### TASK ITEM
Could you please reproduce all the records below exactly, leaving out the images?

### RECORDS FOR THE EXERCISE
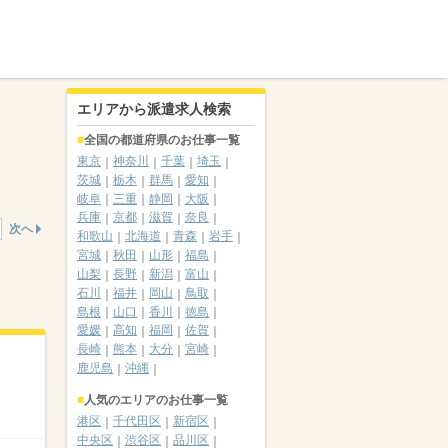
エリアから派遣求人検索
全国の都道府県のお仕事一覧
東京
神奈川
千葉
埼玉
茨城
栃木
群馬
愛知
岐阜
三重
静岡
大阪
兵庫
京都
滋賀
奈良
次へ
和歌山
北海道
青森
岩手
宮城
秋田
山形
福島
山梨
長野
新潟
富山
石川
福井
岡山
鳥取
島根
山口
香川
徳島
愛媛
高知
福岡
佐賀
長崎
熊本
大分
宮崎
鹿児島
沖縄
人気のエリアのお仕事一覧
港区
千代田区
新宿区
中央区
渋谷区
品川区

### SOLUTION TO THE PROBLEM
エリアから派遣求人検索
全国の都道府県のお仕事一覧
東京
神奈川
千葉
埼玉
茨城
栃木
群馬
愛知
岐阜
三重
静岡
大阪
兵庫
京都
滋賀
奈良
次へ
和歌山
北海道
青森
岩手
宮城
秋田
山形
福島
山梨
長野
新潟
富山
石川
福井
岡山
鳥取
島根
山口
香川
徳島
愛媛
高知
福岡
佐賀
長崎
熊本
大分
宮崎
鹿児島
沖縄
人気のエリアのお仕事一覧
港区
千代田区
新宿区
中央区
渋谷区
品川区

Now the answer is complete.